5. 軟体動物
島根県沿岸域に生息する代表的な軟体動物には、アオリイカ、コウイカ、ソデイカ、アワビ、サザエ、イワガキなどがいる。
アオリイカ:鰭が外套膜の側縁に沿って全体にあり、コウイカに似るが石灰質の甲はなく、幅の広い軟甲を持つ。外套長45cm位に成長し、北海道南部以南の日本全国に分布する。雄の外套膜の背中側には青白い横線模様があるが、雌ではこの模様が線のように長くなく点状になっている。
コウイカ:外套膜の筋肉内に舟状の石灰質の甲を持っている。この甲の後端には1個の棘がある。東京湾以西の日本全国に分布し外套長17.5cmに達し、体重600g位になる。触腕は普段は腕の中に折りたたまれているが、餌に出会うと瞬発的に伸長する。エビ類等の甲殻類を好む。
ソデイカ:外套膜は、筋肉質で厚く、鰭は外套膜側縁の全体に及び菱形を呈する。第3腕の保護膜は他腕に比べると著しく広いのが特徴である。外套長で80cmに達する大型種である。
アワビ:日本に生息するアワビの仲間には10種類あり、クロアワビ・エゾアワビ・マダカアワビ・メガイアワビ・トコブシ・フクトコブシの6種類が漁獲対象となっている。島根県では主にメガイアワビ・エゾアワビを漁獲している。
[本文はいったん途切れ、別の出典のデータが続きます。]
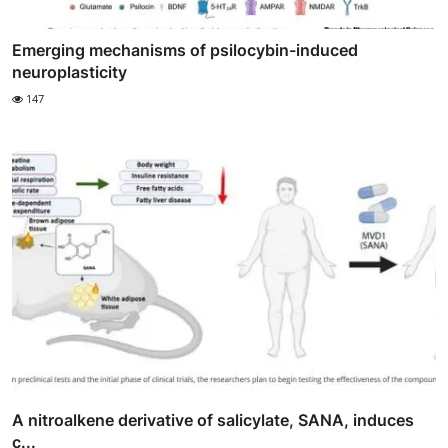
Emerging mechanisms of psilocybin-induced
neuroplasticity
147
A nitroalkene derivative of salicylate, SANA, induces
c...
サザエ:サザエの形はにぎりこぶしのようで、独特の管状の角を出し、殻は硬く右巻きである。この角は波の荒い所では大きく、静かな所では小さかったり全くないものもある。産卵期は6〜9月で1個の親が直径0.2mm前後の卵を30〜80万粒産む。成長は1年で1cm、2年で2.5cm、3年で4cm前後になり、4年目頃から漁獲される。サザエはアワビと同様に夜行性で、食べるものも海藻類が主体である。
イワガキ:島根県でカキと言えば夏に食するイワガキのことで、冬によく食べるマガキのことではない。産卵期以前の卵や精巣のよく充実した物が美味で高価に取引される。